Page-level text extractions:
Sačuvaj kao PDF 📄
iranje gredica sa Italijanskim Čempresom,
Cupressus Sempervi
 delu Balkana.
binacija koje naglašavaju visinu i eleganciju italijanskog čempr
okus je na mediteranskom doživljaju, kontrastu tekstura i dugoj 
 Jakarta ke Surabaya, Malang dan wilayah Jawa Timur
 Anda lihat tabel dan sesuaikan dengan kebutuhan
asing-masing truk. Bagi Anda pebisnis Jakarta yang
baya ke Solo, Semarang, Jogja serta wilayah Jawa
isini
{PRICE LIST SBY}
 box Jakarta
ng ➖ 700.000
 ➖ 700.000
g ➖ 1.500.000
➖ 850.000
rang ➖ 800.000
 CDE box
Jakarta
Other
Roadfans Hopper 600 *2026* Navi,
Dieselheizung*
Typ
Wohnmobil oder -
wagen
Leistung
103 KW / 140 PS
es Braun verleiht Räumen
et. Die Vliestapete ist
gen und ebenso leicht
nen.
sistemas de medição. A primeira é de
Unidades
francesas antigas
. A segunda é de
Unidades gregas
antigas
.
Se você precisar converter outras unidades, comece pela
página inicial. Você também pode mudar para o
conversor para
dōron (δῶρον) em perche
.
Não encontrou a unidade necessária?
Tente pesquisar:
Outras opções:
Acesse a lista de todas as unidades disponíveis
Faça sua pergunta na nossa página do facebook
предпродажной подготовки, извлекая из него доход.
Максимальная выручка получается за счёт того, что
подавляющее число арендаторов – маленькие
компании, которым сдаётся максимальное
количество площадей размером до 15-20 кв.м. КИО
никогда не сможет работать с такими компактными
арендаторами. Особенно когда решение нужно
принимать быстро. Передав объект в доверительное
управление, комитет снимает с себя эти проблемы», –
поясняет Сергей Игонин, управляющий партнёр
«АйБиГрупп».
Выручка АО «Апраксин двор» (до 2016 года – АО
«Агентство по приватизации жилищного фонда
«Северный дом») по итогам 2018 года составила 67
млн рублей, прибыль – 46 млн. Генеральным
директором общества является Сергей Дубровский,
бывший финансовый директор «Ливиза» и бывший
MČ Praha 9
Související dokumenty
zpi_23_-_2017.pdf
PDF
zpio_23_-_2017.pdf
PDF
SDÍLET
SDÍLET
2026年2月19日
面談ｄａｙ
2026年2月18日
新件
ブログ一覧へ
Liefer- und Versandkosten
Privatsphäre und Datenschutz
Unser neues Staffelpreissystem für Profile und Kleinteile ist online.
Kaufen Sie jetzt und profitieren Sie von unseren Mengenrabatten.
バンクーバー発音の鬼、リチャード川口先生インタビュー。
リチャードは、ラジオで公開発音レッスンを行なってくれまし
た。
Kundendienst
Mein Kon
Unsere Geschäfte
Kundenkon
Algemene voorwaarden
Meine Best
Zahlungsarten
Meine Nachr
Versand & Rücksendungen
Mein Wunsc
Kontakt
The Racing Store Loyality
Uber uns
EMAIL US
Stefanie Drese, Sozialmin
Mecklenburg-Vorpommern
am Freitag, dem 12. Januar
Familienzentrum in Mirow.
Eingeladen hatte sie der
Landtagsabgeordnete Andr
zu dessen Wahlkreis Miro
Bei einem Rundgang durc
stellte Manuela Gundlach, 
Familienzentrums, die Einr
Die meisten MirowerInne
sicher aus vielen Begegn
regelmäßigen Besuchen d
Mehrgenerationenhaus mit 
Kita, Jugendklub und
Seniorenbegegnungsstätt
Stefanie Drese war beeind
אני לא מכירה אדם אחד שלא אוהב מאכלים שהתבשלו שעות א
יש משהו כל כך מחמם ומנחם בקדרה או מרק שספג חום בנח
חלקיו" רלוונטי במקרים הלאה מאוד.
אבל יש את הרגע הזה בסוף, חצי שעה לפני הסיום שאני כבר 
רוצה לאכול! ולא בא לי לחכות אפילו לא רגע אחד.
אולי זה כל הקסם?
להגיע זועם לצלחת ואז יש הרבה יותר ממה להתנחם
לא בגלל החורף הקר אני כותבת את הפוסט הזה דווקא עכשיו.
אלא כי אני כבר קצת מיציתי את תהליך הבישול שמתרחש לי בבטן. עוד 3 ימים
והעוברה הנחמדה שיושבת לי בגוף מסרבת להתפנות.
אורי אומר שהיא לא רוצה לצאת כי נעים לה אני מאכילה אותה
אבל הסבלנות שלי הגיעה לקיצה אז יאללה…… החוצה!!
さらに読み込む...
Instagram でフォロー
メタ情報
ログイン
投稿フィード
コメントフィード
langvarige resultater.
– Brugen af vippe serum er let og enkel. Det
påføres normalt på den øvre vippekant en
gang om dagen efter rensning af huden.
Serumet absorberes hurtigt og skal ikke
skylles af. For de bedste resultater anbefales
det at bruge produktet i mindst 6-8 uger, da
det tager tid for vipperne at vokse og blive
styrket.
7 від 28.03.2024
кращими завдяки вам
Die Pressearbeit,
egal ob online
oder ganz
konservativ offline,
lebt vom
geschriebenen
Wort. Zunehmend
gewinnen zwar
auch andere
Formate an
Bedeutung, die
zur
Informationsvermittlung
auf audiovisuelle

• _WORK ITEM_
Quote only the lines from the one containing "det at bruge produktet i mindst 6-8 uger, da" through the final line of the records, with both ends included.

• _EXERCISE RESPONSE_
det at bruge produktet i mindst 6-8 uger, da
det tager tid for vipperne at vokse og blive
styrket.
7 від 28.03.2024
кращими завдяки вам
Die Pressearbeit,
egal ob online
oder ganz
konservativ offline,
lebt vom
geschriebenen
Wort. Zunehmend
gewinnen zwar
auch andere
Formate an
Bedeutung, die
zur
Informationsvermittlung
auf audiovisuelle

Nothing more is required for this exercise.